The pressure on OpenAI is tied in part to its recent $300 billion valuation, achieved last month as part of its $40 billion funding round led by SoftBank. The funding could be slashed by as much as $10 billion if the company doesn’t restructure into a for-profit entity by Dec. 31.
OpenAI has also faced significant hurdles due largely to Musk, who co-founded OpenAI and has since become one of Altman’s chief adversaries in a heated legal battle over the company’s decision to convert to a for profit.
A group of 12 ex-OpenAI staffers, in support of Musk’s lawsuit, asked a court’s permission earlier this month to share its concerns about the company’s restructuring.
Geoffrey Hinton, a computer scientist and Nobel laureate, clarified that the group that sent the letter this week is not connected to Musk’s lawsuit.
“I like OpenAI’s mission to ‘ensure that artificial general intelligence benefits all of humanity,’ and
I would like them to execute that mission instead of enriching their investors,” Hinton said in a statement. “I’m happy there is an effort to hold OpenAI to its mission that does not involve Elon Musk.”
The group wrote in the letter that nonprofit control over how AGI is developed and governed is vital to OpenAI’s mission, and that removing such control “would violate the special fiduciary duty owed to the nonprofit’s beneficiaries” and threaten its charitable purpose.

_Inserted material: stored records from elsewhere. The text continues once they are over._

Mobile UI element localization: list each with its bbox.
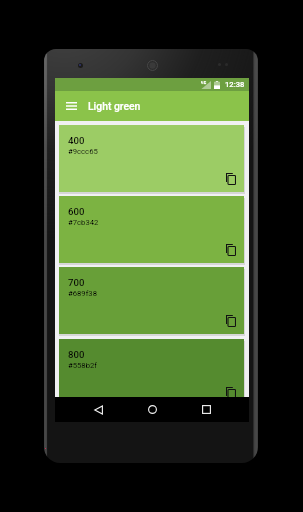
staticText: #558b2f	[68, 361, 98, 370]
staticText: #689f38	[68, 289, 98, 298]
button[interactable]: Open navigation drawer	[61, 94, 81, 118]
button[interactable]: 700	[59, 267, 244, 334]
staticText: Light green	[88, 100, 141, 112]
staticText: 400	[68, 135, 85, 146]
button[interactable]: Copy colour value	[226, 244, 236, 256]
button[interactable]: Recent apps	[197, 397, 215, 422]
staticText: 12:38	[225, 80, 245, 89]
staticText: 600	[68, 206, 85, 217]
button[interactable]: Copy colour value	[226, 315, 236, 327]
button[interactable]: Copy colour value	[226, 387, 236, 399]
staticText: #7cb342	[68, 218, 99, 227]
button[interactable]: 800	[59, 339, 244, 406]
staticText: #9ccc65	[68, 147, 98, 156]
button[interactable]: 400	[59, 125, 244, 192]
staticText: 800	[68, 349, 85, 360]
button[interactable]: Back	[89, 397, 107, 422]
button[interactable]: 600	[59, 196, 244, 263]
button[interactable]: Copy colour value	[226, 173, 236, 185]
button[interactable]: Home	[143, 397, 161, 422]
staticText: 700	[68, 277, 85, 288]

OpenAI’s Superalignment team, announced in 2023 and disbanded last year, had focused on “scientific and technical breakthroughs to steer and control AI systems much smarter than us.” At the time, OpenAI said it would commit 20% of its computing power to the initiative over four years. But the effort ended after the team’s leaders, OpenAI co-founder Ilya Sutskever and Jan Leike, announced their departures.
Jason Green-Lowe, executive director of the Center for AI Policy, said in a statement that even under OpenAI’s current structure, it was able to back away from its promise to set aside 20% of its compute for safety research.
“If this is how OpenAI behaves when it’s still notionally subject to nonprofit oversight, it’s terrifying to imagine how they’ll behave after they’re freed to focus entirely on maximizing profits,” Green-Lowe said in his statement. “This is not a company that you want to see start behaving with even less social responsibility — the stakes are too high.”